By analyzing existing cross correlation between Alexanders and Seaboard, you can compare the effects of market volatilities on Alexanders and Seaboard and check how they will diversify away market risk if combined in the same portfolio for a given time horizon. You can also utilize pair trading strategies of matching a long position in Alexanders with a short position of Seaboard. Check out your portfolio center. Please also check ongoing floating volatility patterns of Alexanders and Seaboard.
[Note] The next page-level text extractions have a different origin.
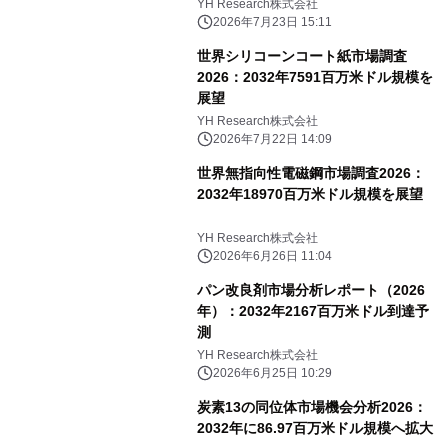
YH Research株式会社
2026年7月23日 15:11
世界シリコーンコート紙市場調査
2026：2032年7591百万米ドル規模を
展望
YH Research株式会社
2026年7月22日 14:09
世界無指向性電磁鋼市場調査2026：
2032年18970百万米ドル規模を展望
YH Research株式会社
2026年6月26日 11:04
パン改良剤市場分析レポート（2026
年）：2032年2167百万米ドル到達予
測
YH Research株式会社
2026年6月25日 10:29
炭素13の同位体市場機会分析2026：
2032年に86.97百万米ドル規模へ拡大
Diversification Opportunities for Alexanders and Seaboard

0.76
  Correlation Coefficient

Poor diversification

The 3 months correlation between Alexanders and Seaboard is 0.76. Overlapping area represents the amount of risk that can be diversified away by holding Alexanders and Seaboard in the same portfolio, assuming nothing else is changed. The correlation between historical prices or returns on Seaboard and Alexanders is a relative statistical measure of the degree to which these equity instruments tend to move together. The correlation coefficient measures the extent to which returns on Alexanders are associated (or correlated) with Seaboard. Values of the correlation coefficient range from -1 to +1, where. The correlation of zero (0) is possible when the price movement of Seaboard has no effect on the direction of Alexanders i.e., Alexanders and Seaboard go up and down completely randomly.
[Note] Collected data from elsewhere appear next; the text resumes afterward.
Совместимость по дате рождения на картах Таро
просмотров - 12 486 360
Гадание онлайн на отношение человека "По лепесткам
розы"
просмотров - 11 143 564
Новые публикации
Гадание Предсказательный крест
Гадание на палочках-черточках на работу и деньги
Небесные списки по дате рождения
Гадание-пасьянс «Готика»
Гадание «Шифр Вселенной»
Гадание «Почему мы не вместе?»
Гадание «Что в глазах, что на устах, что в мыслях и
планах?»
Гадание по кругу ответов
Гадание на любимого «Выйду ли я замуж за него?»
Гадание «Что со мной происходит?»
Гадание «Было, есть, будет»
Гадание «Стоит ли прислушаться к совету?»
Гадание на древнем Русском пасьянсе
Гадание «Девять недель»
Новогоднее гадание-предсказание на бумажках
Pair Corralation between Alexanders and Seaboard

Considering the 90-day investment horizon Alexanders is expected to generate 1.73 times less return on investment than Seaboard. But when comparing it to its historical volatility, Alexanders is 1.62 times less risky than Seaboard. It trades about 0.09 of its potential returns per unit of risk. Seaboard is currently generating about 0.09 of returns per unit of risk over similar time horizon. If you would invest  238,911  in Seaboard on December 30, 2024 and sell it today you would earn a total of  32,218  from holding Seaboard or generate 13.49% return on investment over 90 days.
Time Period3 Months [change]
DirectionMoves Together 
StrengthSignificant
Accuracy100.0%
ValuesDaily Returns

Alexanders  vs.  Seaboard

 Performance 
       Timeline  
Alexanders 

Risk-Adjusted Performance

Modest

 
Weak
 
Strong
Compared to the overall equity markets, risk-adjusted returns on investments in Alexanders are ranked lower than 6 (%) of all global equities and portfolios over the last 90 days. In spite of fairly uncertain essential indicators, Alexanders may actually be approaching a critical reversion point that can send shares even higher in April 2025.
Seaboard 

Risk-Adjusted Performance

OK

 
Weak
 
Strong
Compared to the overall equity markets, risk-adjusted returns on investments in Seaboard are ranked lower than 7 (%) of all global equities and portfolios over the last 90 days. Despite somewhat unfluctuating technical and fundamental indicators, Seaboard sustained solid returns over the last few months and may actually be approaching a breakup point.

Alexanders and Seaboard Volatility Contrast

   Predicted Return Density   
       Returns  

Pair Trading with Alexanders and Seaboard

The main advantage of trading using opposite Alexanders and Seaboard positions is that it hedges away some unsystematic risk. Because of two separate transactions, even if Alexanders position performs unexpectedly, Seaboard can make up some of the losses. Pair trading also minimizes risk from directional movements in the market. For example, if an entire industry or sector drops because of unexpected headlines, the short position in Seaboard will offset losses from the drop in Seaboard's long position.
The idea behind Alexanders and Seaboard pairs trading is to make the combined position market-neutral, meaning the overall market's direction will not affect its win or loss (or potential downside or upside). This can be achieved by designing a pairs trade with two highly correlated stocks or equities that operate in a similar space or sector, making it possible to obtain profits through simple and relatively low-risk investment.
Check out your portfolio center.
Note that this page's information should be used as a complementary analysis to find the right mix of equity instruments to add to your existing portfolios or create a brand new portfolio. You can also try the Portfolio Rebalancing module to analyze risk-adjusted returns against different time horizons to find asset-allocation targets.